His Grade 8 class at St. Augustine School in Humboldt, Sask., has been following the CBC podcast Missing & Murdered: Who Killed Alberta Williams.

The podcast investigates the 1989 unsolved case of a 24-year-old Indigenous woman who was found dead along the Highway of Tears near Prince Rupert, B.C. A tip to CBC about the case sparked the project.

"We listened to the first episode and students were so engaged and so interested in it that I just kept running with it," Strueby told CBC Radio's Morning Edition. "My class is disappointed when the bell rings at the end of the day." 

Alberta Williams on notebooks

Alberta Williams was 24 years old when she was found dead in B.C. (CBC)

One of those students is Tanner Hall, who was struck by how many women had gone missing along the stretch of Highway 16 known as the Highway of Tears.  

The students keep journals documenting what they think is important from each podcast episode, developing their own ideas as to who is responsible for the crime. 

The podcast also sparks other conversations.
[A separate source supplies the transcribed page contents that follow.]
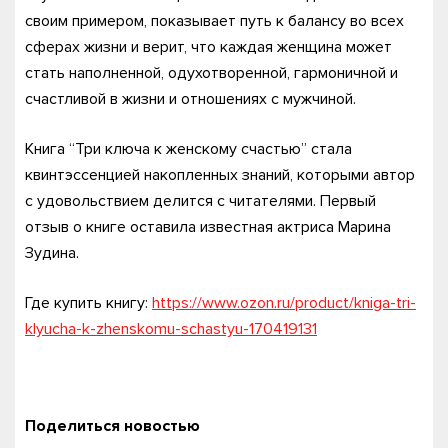
своим примером, показывает путь к балансу во всех
сферах жизни и верит, что каждая женщина может
стать наполненной, одухотворенной, гармоничной и
счастливой в жизни и отношениях с мужчиной.
Книга “Три ключа к женскому счастью” стала
квинтэссенцией накопленных знаний, которыми автор
с удовольствием делится с читателями. Первый
отзыв о книге оставила известная актриса Марина
Зудина.
Где купить книгу:
https://www.ozon.ru/product/kniga-tri-
klyucha-k-zhenskomu-schastyu-170419131
Поделиться новостью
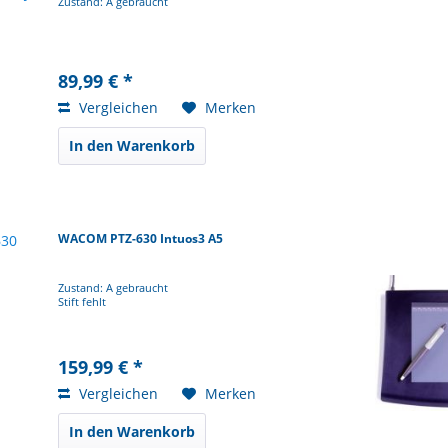
Zustand: A gebraucht
89,99 € *
Vergleichen
Merken
In den Warenkorb
WACOM PTZ-630 Intuos3 A5
Zustand: A gebraucht
Stift fehlt
159,99 € *
Vergleichen
Merken
In den Warenkorb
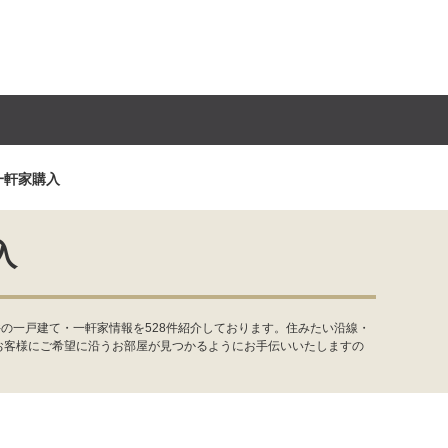
一軒家購入
入
の一戸建て・一軒家情報を528件紹介しております。住みたい沿線・
お客様にご希望に沿うお部屋が見つかるようにお手伝いいたしますの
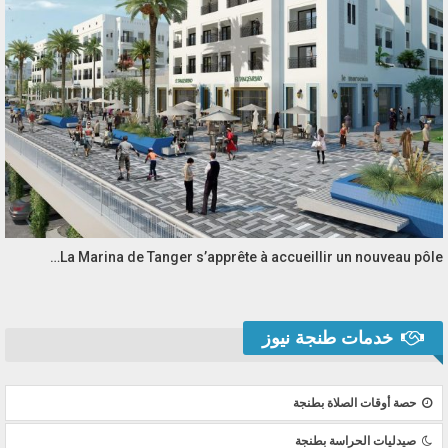
La Marina de Tanger s’apprête à accueillir un nouveau pôle…
خدمات طنجة نيوز
حصة أوقات الصلاة بطنجة
صيدليات الحراسة بطنجة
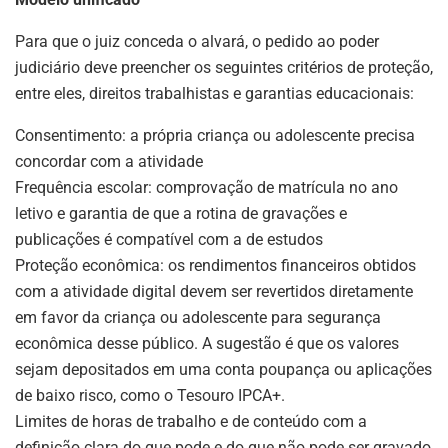
Para que o juiz conceda o alvará, o pedido ao poder
judiciário deve preencher os seguintes critérios de proteção,
entre eles, direitos trabalhistas e garantias educacionais:
Consentimento: a própria criança ou adolescente precisa
concordar com a atividade
Frequência escolar: comprovação de matrícula no ano
letivo e garantia de que a rotina de gravações e
publicações é compatível com a de estudos
Proteção econômica: os rendimentos financeiros obtidos
com a atividade digital devem ser revertidos diretamente
em favor da criança ou adolescente para segurança
econômica desse público. A sugestão é que os valores
sejam depositados em uma conta poupança ou aplicações
de baixo risco, como o Tesouro IPCA+.
Limites de horas de trabalho e de conteúdo com a
definição clara do que pode e do que não pode ser gravado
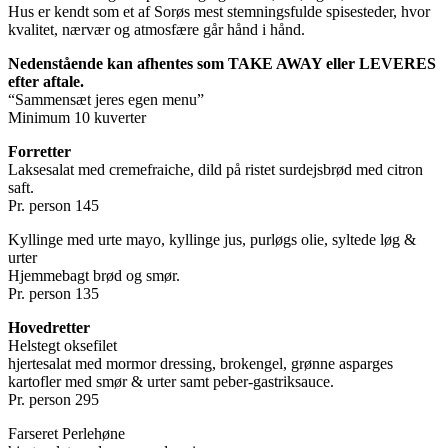
Hus er kendt som et af Sorøs mest stemningsfulde spisesteder, hvor
kvalitet, nærvær og atmosfære går hånd i hånd.
Nedenstående kan afhentes som TAKE AWAY eller LEVERES
efter aftale.
“Sammensæt jeres egen menu”
Minimum 10 kuverter
Forretter
Laksesalat med cremefraiche, dild på ristet surdejsbrød med citron
saft.
Pr. person 145
Kyllinge med urte mayo, kyllinge jus, purløgs olie, syltede løg &
urter
Hjemmebagt brød og smør.
Pr. person 135
Hovedretter
Helstegt oksefilet
hjertesalat med mormor dressing, brokengel, grønne asparges
kartofler med smør & urter samt peber-gastriksauce.
Pr. person 295
Farseret Perlehøne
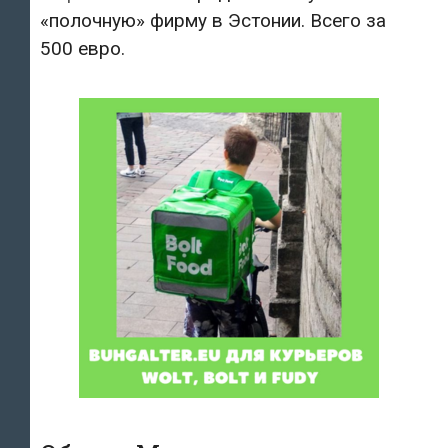
«полочную» фирму в Эстонии. Всего за
500 евро.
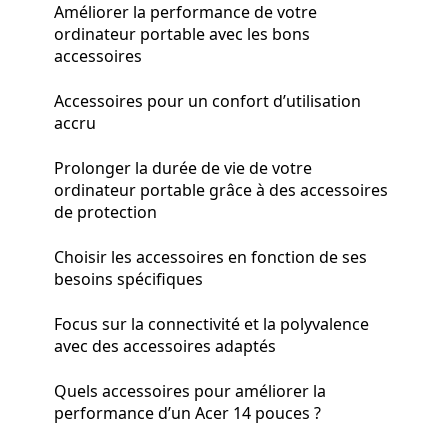
Améliorer la performance de votre
ordinateur portable avec les bons
accessoires
Accessoires pour un confort d’utilisation
accru
Prolonger la durée de vie de votre
ordinateur portable grâce à des accessoires
de protection
Choisir les accessoires en fonction de ses
besoins spécifiques
Focus sur la connectivité et la polyvalence
avec des accessoires adaptés
Quels accessoires pour améliorer la
performance d’un Acer 14 pouces ?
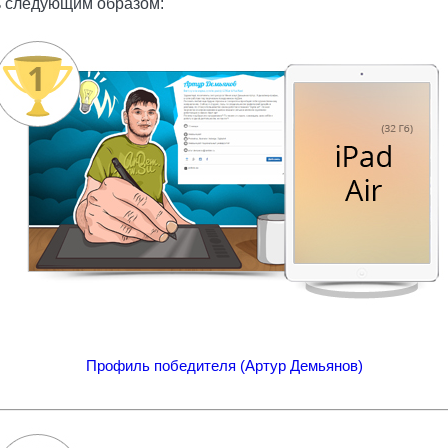
 следующим образом:
Профиль победителя (Артур Демьянов)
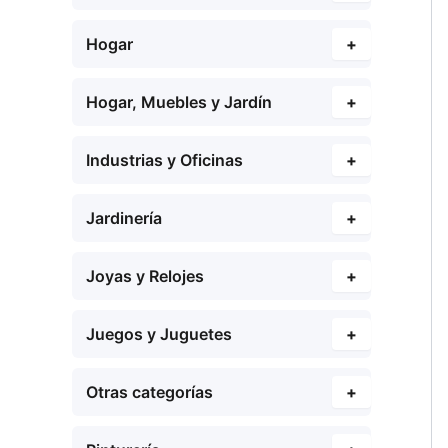
Hogar
+
Hogar, Muebles y Jardín
+
Industrias y Oficinas
+
Jardinería
+
Joyas y Relojes
+
Juegos y Juguetes
+
Otras categorías
+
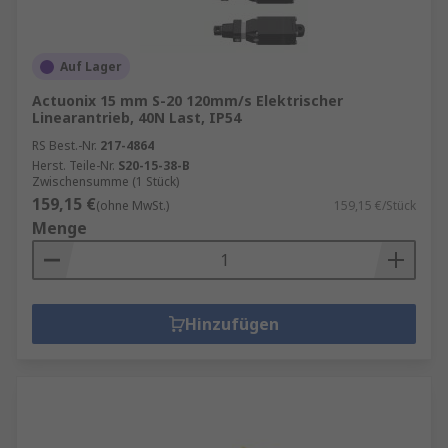
Auf Lager
Actuonix 15 mm S-20 120mm/s Elektrischer
Linearantrieb, 40N Last, IP54
RS Best.-Nr.
217-4864
Herst. Teile-Nr.
S20-15-38-B
Zwischensumme (1 Stück)
159,15 €
(ohne MwSt.)
159,15 €/Stück
Menge
Hinzufügen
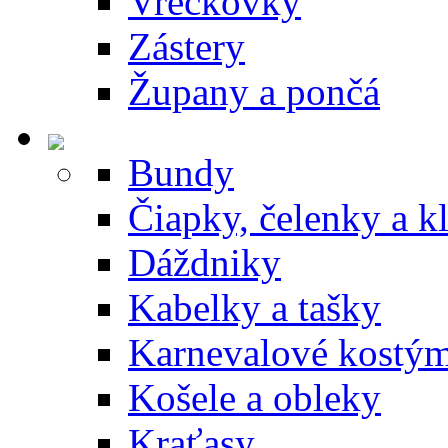
Vreckovky
Zástery
Župany a pončá
Bundy
Čiapky, čelenky a k
Dáždniky
Kabelky a tašky
Karnevalové kostý
Košele a obleky
Kraťasy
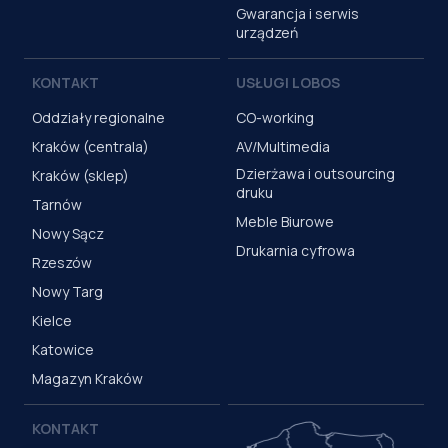
Gwarancja i serwis
urządzeń
KONTAKT
USŁUGI LOBOS
Oddziały regionalne
CO-working
Kraków (centrala)
AV/Multimedia
Dzierżawa i outsourcing
Kraków (sklep)
druku
Tarnów
Meble Biurowe
Nowy Sącz
Drukarnia cyfrowa
Rzeszów
Nowy Targ
Kielce
Katowice
Magazyn Kraków
KONTAKT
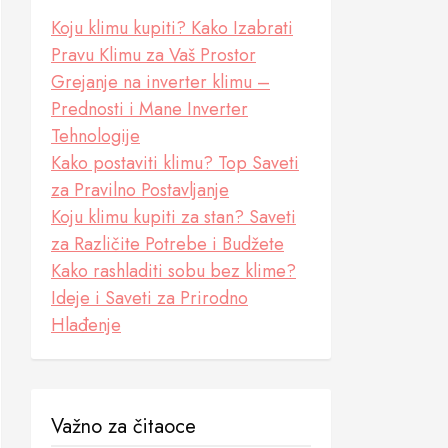
Koju klimu kupiti? Kako Izabrati
Pravu Klimu za Vaš Prostor
Grejanje na inverter klimu –
Prednosti i Mane Inverter
Tehnologije
Kako postaviti klimu? Top Saveti
za Pravilno Postavljanje
Koju klimu kupiti za stan? Saveti
za Različite Potrebe i Budžete
Kako rashladiti sobu bez klime?
Ideje i Saveti za Prirodno
Hlađenje
Važno za čitaoce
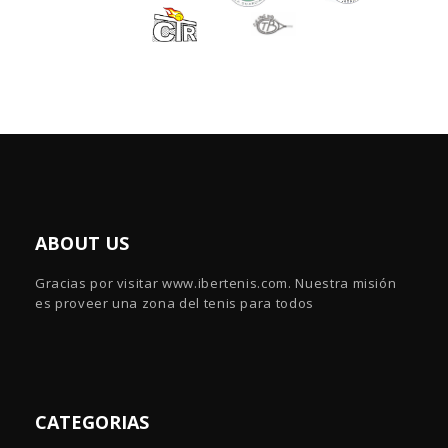
ABOUT US
Gracias por visitar www.ibertenis.com. Nuestra misión
es proveer una zona del tenis para todos
CATEGORIAS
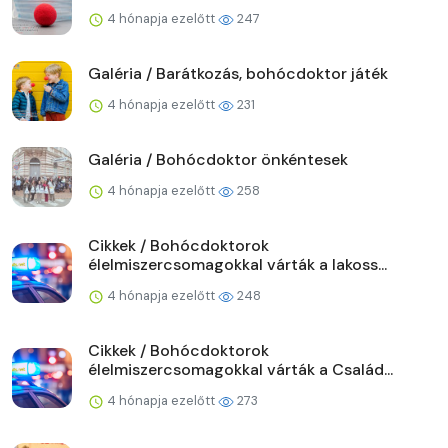
4 hónapja ezelőtt
247
Galéria / Barátkozás, bohócdoktor játék
4 hónapja ezelőtt
231
Galéria / Bohócdoktor önkéntesek
4 hónapja ezelőtt
258
Cikkek / Bohócdoktorok
élelmiszercsomagokkal várták a lakoss...
4 hónapja ezelőtt
248
Cikkek / Bohócdoktorok
élelmiszercsomagokkal várták a Család...
4 hónapja ezelőtt
273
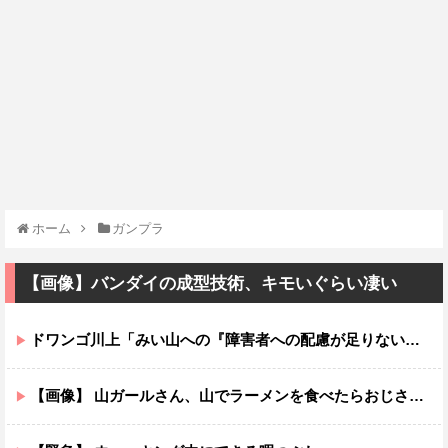
ホーム
ガンプラ
【画像】バンダイの成型技術、キモいぐらい凄い
ドワンゴ川上「みい山への『障害者への配慮が足りない』という批判は害悪。障害者に関わると損をするのは事実。」
【画像】 山ガールさん、山でラーメンを食べたらおじさんに怒られるｗｗｗ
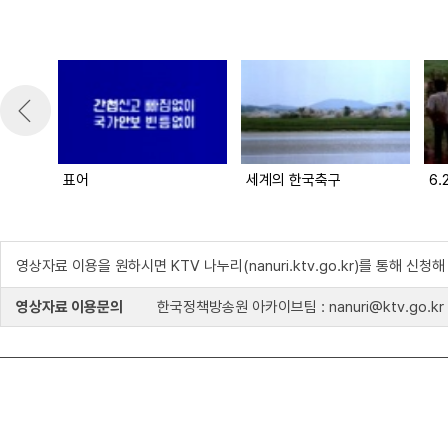
표어
세계의 한국축구
6.
영상자료 이용을 원하시면 KTV 나누리(nanuri.ktv.go.kr)를 통해 신청
영상자료 이용문의
한국정책방송원 아카이브팀 : nanuri@ktv.go.kr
Hall said he was amazed by how residential schools affected students that went, for instance.

In his time within the Saskatchewan school system, Strueby said the focus on residential schools has shifted from the basics to looking at their long-term effects.

Alberta Williams hypnotist illustration

This illustration shows an aspect of the Alberta Williams death investigation, in which police hypnotized one of her relatives in order to draw out more information in the case. (John Fraser/CBC)

The conversation extends out of the classroom, too. Hall's mother listens to the podcast as well and the two chat about their hypotheses.

​The final instalment of Who Killed Alberta Williams will be released tomorrow.